In the study, which was conducted in the summer of 2013 at the Rogers Memorial Farm, the UNL team applied livestock manure collected from the USDA Meat Animal Research Center to the soil with and without a grass hedge and then simulated multiple rainfall events.

A narrow hedge of grasses native to Nebraska, constructed at the bottom of the downslope, created a natural filter between the manure-amended soil and surface water downhill from the field. The storm runoff was limited to a collection area immediately downhill of the fertilized soil. That, Li said, allowed the antibiotics and bacteria to degrade naturally because of exposure to sunlight and other environmental factors, and significantly reduced the amount of contaminants in the stream.

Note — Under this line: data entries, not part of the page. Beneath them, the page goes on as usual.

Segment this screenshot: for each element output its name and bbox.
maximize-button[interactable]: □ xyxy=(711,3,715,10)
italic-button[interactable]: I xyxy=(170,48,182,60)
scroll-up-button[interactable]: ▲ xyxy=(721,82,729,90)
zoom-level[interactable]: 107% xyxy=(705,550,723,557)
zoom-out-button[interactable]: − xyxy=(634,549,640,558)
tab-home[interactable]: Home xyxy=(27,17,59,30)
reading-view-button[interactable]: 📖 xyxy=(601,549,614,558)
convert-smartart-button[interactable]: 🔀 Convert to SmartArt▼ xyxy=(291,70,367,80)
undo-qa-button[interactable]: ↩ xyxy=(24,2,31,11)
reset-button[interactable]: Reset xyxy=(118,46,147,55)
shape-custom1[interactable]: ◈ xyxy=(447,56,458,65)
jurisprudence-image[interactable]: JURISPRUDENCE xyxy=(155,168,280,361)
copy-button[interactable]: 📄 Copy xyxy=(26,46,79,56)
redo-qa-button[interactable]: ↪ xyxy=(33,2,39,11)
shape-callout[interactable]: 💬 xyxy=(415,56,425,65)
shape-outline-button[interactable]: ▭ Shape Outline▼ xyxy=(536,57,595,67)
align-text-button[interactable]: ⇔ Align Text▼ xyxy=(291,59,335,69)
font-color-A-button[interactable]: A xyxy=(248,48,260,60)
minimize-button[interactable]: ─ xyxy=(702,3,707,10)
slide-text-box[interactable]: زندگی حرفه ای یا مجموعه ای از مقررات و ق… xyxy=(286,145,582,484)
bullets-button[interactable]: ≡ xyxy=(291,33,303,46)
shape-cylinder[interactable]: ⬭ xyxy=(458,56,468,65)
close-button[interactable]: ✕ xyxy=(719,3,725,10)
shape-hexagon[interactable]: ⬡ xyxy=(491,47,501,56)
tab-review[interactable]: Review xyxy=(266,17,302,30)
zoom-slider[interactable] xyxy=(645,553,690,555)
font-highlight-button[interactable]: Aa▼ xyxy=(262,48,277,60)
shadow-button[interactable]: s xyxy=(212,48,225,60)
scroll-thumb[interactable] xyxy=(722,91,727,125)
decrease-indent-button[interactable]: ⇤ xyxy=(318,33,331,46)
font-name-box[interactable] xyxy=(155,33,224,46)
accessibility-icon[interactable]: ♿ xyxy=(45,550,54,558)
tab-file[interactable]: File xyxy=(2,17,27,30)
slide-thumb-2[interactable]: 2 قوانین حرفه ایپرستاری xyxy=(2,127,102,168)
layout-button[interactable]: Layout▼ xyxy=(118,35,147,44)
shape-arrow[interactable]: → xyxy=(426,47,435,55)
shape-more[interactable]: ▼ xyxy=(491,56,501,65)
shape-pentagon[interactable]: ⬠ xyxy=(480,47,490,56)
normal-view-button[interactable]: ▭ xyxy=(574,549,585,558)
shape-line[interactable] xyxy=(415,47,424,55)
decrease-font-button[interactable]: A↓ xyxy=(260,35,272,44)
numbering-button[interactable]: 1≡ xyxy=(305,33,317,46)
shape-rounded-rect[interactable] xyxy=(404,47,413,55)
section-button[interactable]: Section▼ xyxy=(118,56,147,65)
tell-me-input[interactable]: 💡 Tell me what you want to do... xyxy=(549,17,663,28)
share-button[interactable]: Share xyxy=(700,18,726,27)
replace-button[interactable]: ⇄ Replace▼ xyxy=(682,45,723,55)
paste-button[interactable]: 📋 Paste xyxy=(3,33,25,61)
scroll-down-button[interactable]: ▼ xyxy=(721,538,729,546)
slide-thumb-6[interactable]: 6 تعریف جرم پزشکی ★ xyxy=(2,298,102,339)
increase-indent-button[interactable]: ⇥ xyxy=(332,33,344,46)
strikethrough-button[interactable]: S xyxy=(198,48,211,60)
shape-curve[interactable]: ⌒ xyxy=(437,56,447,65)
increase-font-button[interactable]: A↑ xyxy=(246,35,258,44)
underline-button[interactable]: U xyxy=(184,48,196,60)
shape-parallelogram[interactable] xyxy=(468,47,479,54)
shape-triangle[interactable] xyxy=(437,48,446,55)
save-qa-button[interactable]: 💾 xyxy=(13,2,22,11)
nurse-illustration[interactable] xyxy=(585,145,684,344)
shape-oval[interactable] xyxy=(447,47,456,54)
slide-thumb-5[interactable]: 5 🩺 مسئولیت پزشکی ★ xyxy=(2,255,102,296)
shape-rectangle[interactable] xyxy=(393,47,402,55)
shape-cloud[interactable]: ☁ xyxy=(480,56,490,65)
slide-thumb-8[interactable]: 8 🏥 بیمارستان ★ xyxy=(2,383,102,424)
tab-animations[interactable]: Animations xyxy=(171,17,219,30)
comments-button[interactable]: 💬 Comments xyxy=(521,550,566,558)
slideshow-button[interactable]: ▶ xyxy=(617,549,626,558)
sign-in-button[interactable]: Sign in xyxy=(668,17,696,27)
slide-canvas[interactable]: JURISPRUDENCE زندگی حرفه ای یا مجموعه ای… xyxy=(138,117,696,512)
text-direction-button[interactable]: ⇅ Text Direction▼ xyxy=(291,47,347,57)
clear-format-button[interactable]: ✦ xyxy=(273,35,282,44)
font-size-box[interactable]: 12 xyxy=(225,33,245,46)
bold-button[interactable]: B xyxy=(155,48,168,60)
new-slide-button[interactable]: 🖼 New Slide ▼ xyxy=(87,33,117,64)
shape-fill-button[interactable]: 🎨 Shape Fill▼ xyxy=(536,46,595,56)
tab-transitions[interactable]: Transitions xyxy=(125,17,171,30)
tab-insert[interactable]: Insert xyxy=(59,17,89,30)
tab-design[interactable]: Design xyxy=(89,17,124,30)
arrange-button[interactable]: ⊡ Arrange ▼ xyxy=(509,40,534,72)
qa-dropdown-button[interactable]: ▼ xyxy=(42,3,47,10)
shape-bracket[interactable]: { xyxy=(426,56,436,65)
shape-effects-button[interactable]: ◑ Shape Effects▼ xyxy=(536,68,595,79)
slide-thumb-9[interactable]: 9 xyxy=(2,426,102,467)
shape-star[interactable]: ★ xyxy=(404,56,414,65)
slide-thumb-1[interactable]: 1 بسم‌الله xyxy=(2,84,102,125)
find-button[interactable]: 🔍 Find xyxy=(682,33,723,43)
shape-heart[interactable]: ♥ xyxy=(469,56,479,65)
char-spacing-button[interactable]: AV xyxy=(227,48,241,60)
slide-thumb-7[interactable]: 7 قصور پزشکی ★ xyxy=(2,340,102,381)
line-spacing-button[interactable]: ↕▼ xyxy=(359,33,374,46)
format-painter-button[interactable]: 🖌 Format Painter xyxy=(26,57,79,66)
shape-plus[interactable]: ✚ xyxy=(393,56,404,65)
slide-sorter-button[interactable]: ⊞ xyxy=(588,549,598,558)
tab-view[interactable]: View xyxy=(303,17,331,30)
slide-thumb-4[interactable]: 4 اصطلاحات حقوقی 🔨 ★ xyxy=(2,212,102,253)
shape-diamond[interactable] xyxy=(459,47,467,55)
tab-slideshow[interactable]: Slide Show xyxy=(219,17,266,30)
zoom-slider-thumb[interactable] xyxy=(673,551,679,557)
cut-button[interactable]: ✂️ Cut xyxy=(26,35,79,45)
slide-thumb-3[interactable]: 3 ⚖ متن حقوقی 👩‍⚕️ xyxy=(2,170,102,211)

Li said the use of antibiotics in animal agriculture has created concerns about how those antibiotics and the residual bacteria that become resistant are introduced into the environment. When animal manure is applied to soil – most often as a fertilizer or soil conditioner – it is feared that those contaminants can also be introduced to surface water and plants.

"Because of the tremendous economic and animal health benefits, it is unlikely that today's livestock production could occur without the use of antibiotics" Li said. "One way to limit environmental impacts is to development best management practices to control the transport of these manure constituents.

"This grass hedge is very easy to implement in the field and provides agricultural producers and farmers with an economical approach to prevent the proliferation of these manure constituents."